→ **What to work on**
Exact copies of the records below are needed, free of pictures.

━━━ Information shown ━━━

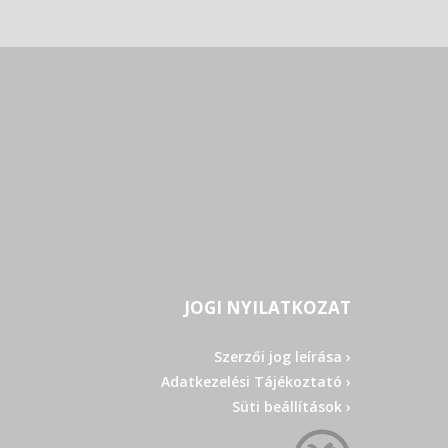
JOGI NYILATKOZAT
Szerzői jog leírása ›
Adatkezelési Tájékoztató ›
Süti beállítások ›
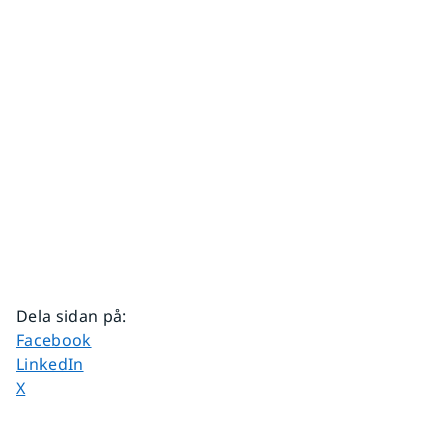
Dela sidan på
:
Dela sidan på
Facebook
Dela sidan på
LinkedIn
Dela sidan på
X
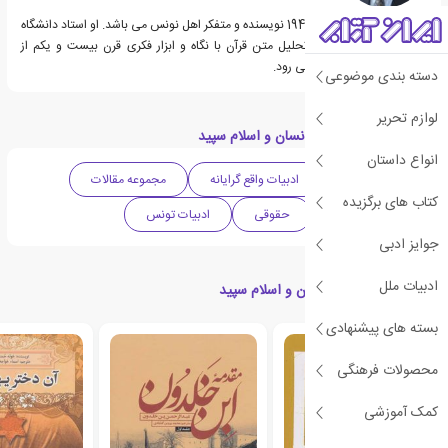
عبدالمجيد شرفي متولد 1948 نویسنده و متفکر اهل نونس می باشد. او استاد دانشگاه
تونس است و تجزیه و تحلیل متن قرآن با نگاه و ابزار فكری قرن بیست و یکم از
فعالیت های وی به شمار می رود.
دسته بندی موضوعی
لوازم تحریر
دسته بندی های کتاب انسان و اسلام سپید
انواع داستان
ادبیات آفریقا
ادبیات واقع گرایانه
مجموعه مقالات
کتاب های برگزیده
دینی و مذهبی
حقوقی
ادبیات تونس
جوایز ادبی
ادبیات ملل
کتاب های مرتبط با انسان و اسلام سپید
بسته های پیشنهادی
ی
ش
ن
ه
ا
د
و
ی
ژ
محصولات فرهنگی
پ
ه
کمک آموزشی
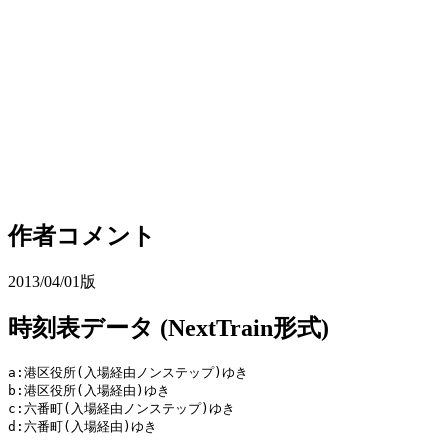
作者コメント
2013/04/01版
時刻表データ (NextTrain形式)
a:港区役所(入場経由ノンステップ)ゆき

b:港区役所(入場経由)ゆき

c:六番町(入場経由ノンステップ)ゆき

d:六番町(入場経由)ゆき
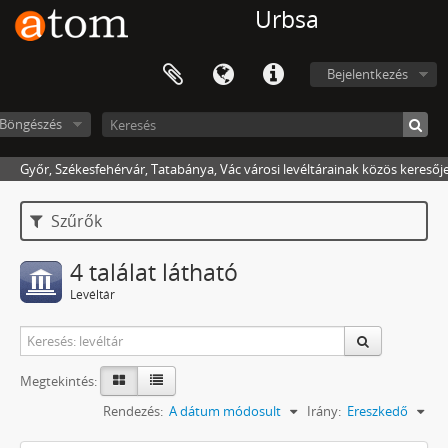
Urbsa
Bejelentkezés
Böngészés
Győr, Székesfehérvár, Tatabánya, Vác városi levéltárainak közös keresőj
Szűrők
4 találat látható
Levéltár
Megtekintés:
Rendezés:
A dátum módosult
Irány:
Ereszkedő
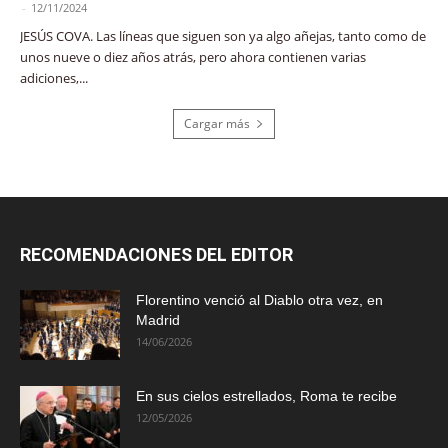
-
12/11/2024
JESÚS COVA. Las líneas que siguen son ya algo añejas, tanto como de
unos nueve o diez años atrás, pero ahora contienen varias
adiciones,...
Cargar más
RECOMENDACIONES DEL EDITOR
Florentino venció al Diablo otra vez, en
Madrid
14/06/2026
En sus cielos estrellados, Roma te recibe
12/05/2026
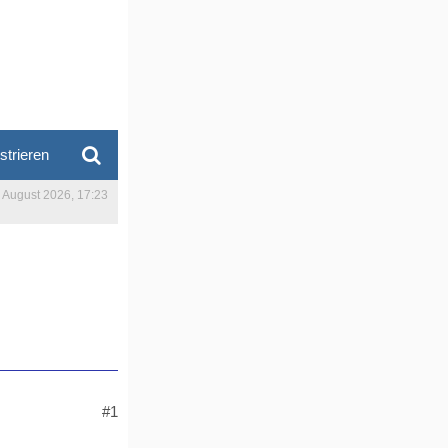
strieren
. August 2026, 17:23
#1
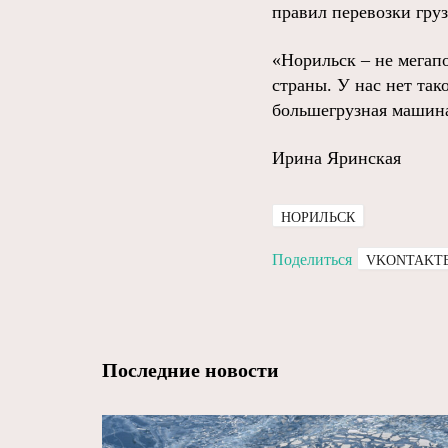
правил перевозки груз
«Норильск – не мегапо
страны. У нас нет так
большегрузная машина
Ирина Яринская
НОРИЛЬСК
Поделиться
VKONTAKT
Последние новости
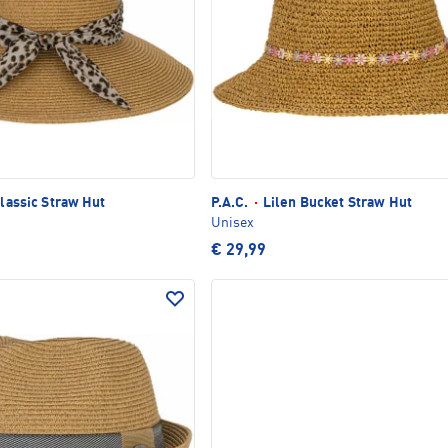
Classic Straw Hut
P.A.C.
·
Lilen Bucket Straw Hut
Unisex
€ 29,99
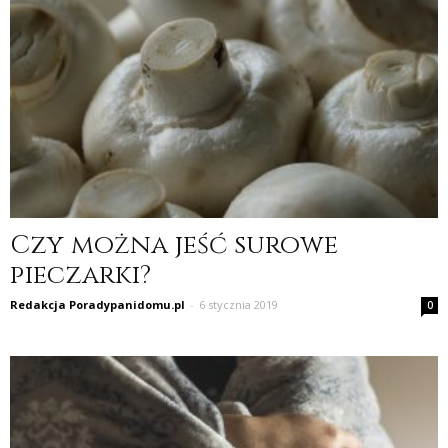
Czy można jeść surowe
pieczarki?
Redakcja Poradypanidomu.pl
-
6 stycznia 2019
0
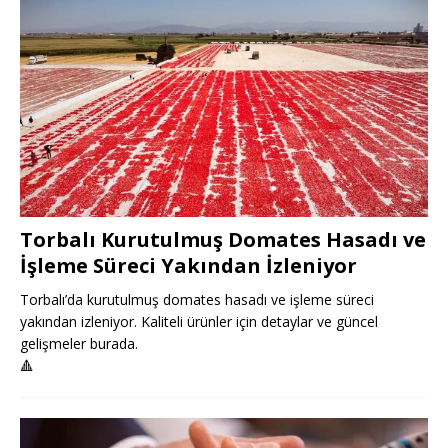
Torbalı Kurutulmuş Domates Hasadı ve
İşleme Süreci Yakından İzleniyor
Torbalı’da kurutulmuş domates hasadı ve işleme süreci
yakından izleniyor. Kaliteli ürünler için detaylar ve güncel
gelişmeler burada.
🔺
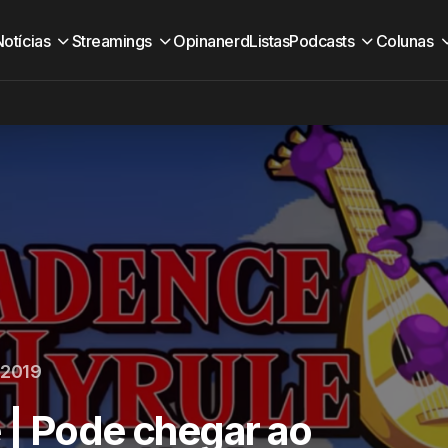
Notícias
Streamings
Opinanerd
Listas
Podcasts
Colunas
 2019
 | Pode chegar ao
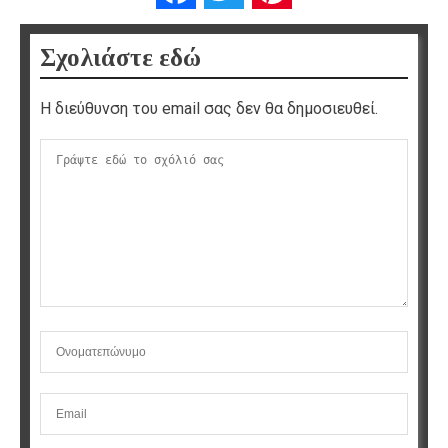
Σχολιάστε εδώ
Η διεύθυνση του email σας δεν θα δημοσιευθεί.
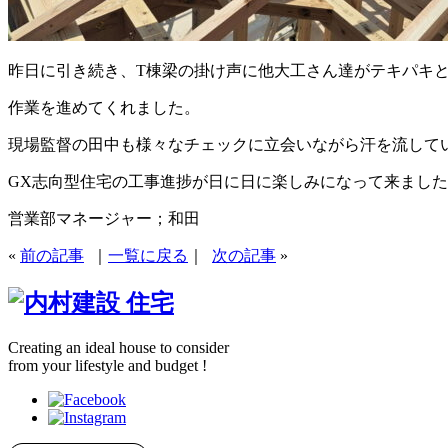
昨日に引き続き、T棟梁の掛け声に他大工さん達がテキパキ
作業を進めてくれました。
現場監督の田中も様々なチェックに立会いながら汗を流して
GX志向型住宅の工事進捗が日に日に楽しみになって来ました(^
営業部マネージャー；和田
«
前の記事
｜
一覧に戻る
｜
次の記事
»
Creating an ideal house to consider
from your lifestyle and budget !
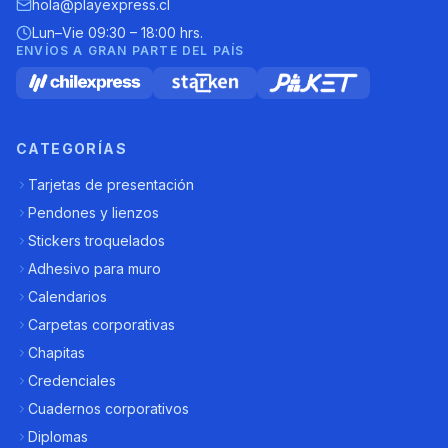
hola@playexpress.cl
Lun–Vie 09:30 – 18:00 hrs.
ENVÍOS A GRAN PARTE DEL PAÍS
CATEGORÍAS
Tarjetas de presentación
Pendones y lienzos
Stickers troquelados
Adhesivo para muro
Calendarios
Carpetas corporativas
Chapitas
Credenciales
Cuadernos corporativos
Diplomas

━━━

→ **Answer**
JOGI NYILATKOZAT
Szerzői jog leírása ›
Adatkezelési Tájékoztató ›
Süti beállítások ›
Dela sidan på
:
Dela sidan på
Facebook
Dela sidan på
LinkedIn
Dela sidan på
X
عبدالمجيد شرفي متولد 1948 نویسنده و متفکر اهل نونس می باشد. او استاد دانشگاه
تونس است و تجزیه و تحلیل متن قرآن با نگاه و ابزار فكری قرن بیست و یکم از
فعالیت های وی به شمار می رود.
دسته بندی موضوعی
لوازم تحریر
دسته بندی های کتاب انسان و اسلام سپید
انواع داستان
ادبیات آفریقا
ادبیات واقع گرایانه
مجموعه مقالات
کتاب های برگزیده
دینی و مذهبی
حقوقی
ادبیات تونس
جوایز ادبی
ادبیات ملل
کتاب های مرتبط با انسان و اسلام سپید
بسته های پیشنهادی
ی
ش
ن
ه
ا
د
و
ی
ژ
محصولات فرهنگی
پ
ه
کمک آموزشی
作者コメント
2013/04/01版
時刻表データ (NextTrain形式)
a:港区役所(入場経由ノンステップ)ゆき

b:港区役所(入場経由)ゆき

c:六番町(入場経由ノンステップ)ゆき

d:六番町(入場経由)ゆき
Urbsa
Bejelentkezés
Böngészés
Győr, Székesfehérvár, Tatabánya, Vác városi levéltárainak közös keresőj
Szűrők
4 találat látható
Levéltár
Megtekintés:
Rendezés:
A dátum módosult
Irány:
Ereszkedő
-
12/11/2024
JESÚS COVA. Las líneas que siguen son ya algo añejas, tanto como de
unos nueve o diez años atrás, pero ahora contienen varias
adiciones,...
Cargar más
RECOMENDACIONES DEL EDITOR
Florentino venció al Diablo otra vez, en
Madrid
14/06/2026
En sus cielos estrellados, Roma te recibe
12/05/2026
strieren
. August 2026, 17:23
#1
правил перевозки груз
«Норильск – не мегапо
страны. У нас нет так
большегрузная машина
Ирина Яринская
НОРИЛЬСК
Поделиться
VKONTAKT
Последние новости
Classic Straw Hut
P.A.C.
·
Lilen Bucket Straw Hut
Unisex
€ 29,99
Czy można jeść surowe
pieczarki?
Redakcja Poradypanidomu.pl
-
6 stycznia 2019
0
Torbalı Kurutulmuş Domates Hasadı ve
İşleme Süreci Yakından İzleniyor
Torbalı’da kurutulmuş domates hasadı ve işleme süreci
yakından izleniyor. Kaliteli ürünler için detaylar ve güncel
gelişmeler burada.
🔺
Notícias
Streamings
Opinanerd
Listas
Podcasts
Colunas
 2019
 | Pode chegar ao
Σχολιάστε εδώ
Η διεύθυνση του email σας δεν θα δημοσιευθεί.
昨日に引き続き、T棟梁の掛け声に他大工さん達がテキパキ
作業を進めてくれました。
現場監督の田中も様々なチェックに立会いながら汗を流して
GX志向型住宅の工事進捗が日に日に楽しみになって来ました(^
営業部マネージャー；和田
«
前の記事
｜
一覧に戻る
｜
次の記事
»
Creating an ideal house to consider
from your lifestyle and budget !
hola@playexpress.cl
Lun–Vie 09:30 – 18:00 hrs.
ENVÍOS A GRAN PARTE DEL PAÍS
CATEGORÍAS
Tarjetas de presentación
Pendones y lienzos
Stickers troquelados
Adhesivo para muro
Calendarios
Carpetas corporativas
Chapitas
Credenciales
Cuadernos corporativos
Diplomas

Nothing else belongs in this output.